September 28, 2012

The Shrimp Boats

For some reason I love the shrimp boats. I do not eat shrimp, or fish at all, but every single time I see them out on the ocean with their nets down and the diamonds of the sun dancing on the water it takes my breath away.

The last bridge to Tybee often has several shrimped boats docked just to the right of it and it has become my own little "Welcome Home" sign. So I stopped the other day and took a walk out onto the fishing pier across from the boats.

The waves come in and the boats gracefully float up and down in harmony with the water. They are tightly anchored to the dock. Rust spots accent the corners of the boats with several spots of the boat missing paint. The nets are strong yet show signs of use and you can easily see frayed strings throughout. Yet these boats go out every day and gather shrimp.

This week has been great work wise. The momentum of our next adventure is really taking off and we are almost ready to launch publically. My heart though has been letting off emotions that I was unprepared for. Scars of the past have emerged which has caused me to pause and reflect. I find myself guarded and fearful. I feel like the shrimp boats look- rusty, worn, and fraying.

After getting my first ticket in 14 years this morning, for doing a stop-and-roll instead of a complete stop, I drove home in silence. Thinking of my Jesus whom I let down every single day, but still loves me. Who forgives the foolish mistakes I repeatedly make. Who never lets me go. I cannot control what storms come, but I can learn to better rest in the knowledge that "he that owns a cattle on a thousand hills..." is my anchor.

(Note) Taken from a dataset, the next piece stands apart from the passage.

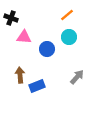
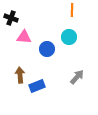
orange line: moved 5 px right, 5 px up; rotated 48 degrees counterclockwise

A replica of a shrimp boat that I was gifted named "Miss Sarah" hangs in my living room and I stare at it believing.

September 25, 2012

A Return on an Investment

"Please tell me that is not a ticket!" I exclaimed to Mike as we pulled up to my car. Beneath the windshield wiper rested a yellow piece of paper. I had left my car in the Wal-Mart parking lot when we went to Athens this weekend and we were just returning to pick it up.

Walking over to my car I realize that it is not a ticket, but a yellow legal pad piece of paper. As I unfold the note I see today’s date and my name. "Hellow, Are you ok? I saw your car here at Walmart. I was worried about you! That your car was here."

It turns out the a former client of mine for Union Mission saw my car parked in the Wal-Mart parking lot and was alarmed that something had happened to me. "You will never believe this," I say to Mike as I hand him the note to read.

I will never forget the first time I met him. He was full anger at the world and spared no emotions while sharing it with me. Previously he had some pretty string political views that he shared with the wrong people and ended up on the FBI watch list. He had lost his boat, his only source of income and where he lived. Any benefits that he tried to claim were denied and the flag on his identity made him unemployable. He was broken, hurt, and bitter. Over time he came to accept his faults in what had brought him to his desperation and I began to see him smile. He apologized over and over again to me for his angry outburst in the beginning.

He never knew that from the first day that he yelled at me I saw him walk away with tears in his eyes and a piece of my heart became his. It took a long time, but he did get some money that was rightly his and bought himself a jeep. I was the first person he stopped by to see after he purchased the vehicle.

Eventually he was back on track and no longer needed our services, but he would still stop in to see me. The man I met to the man he became was perhaps the greatest redemption story I have ever witnessed personally. I have not seen him since December 2011 when I stopped working at Union Mission, but he remains in my thoughts often.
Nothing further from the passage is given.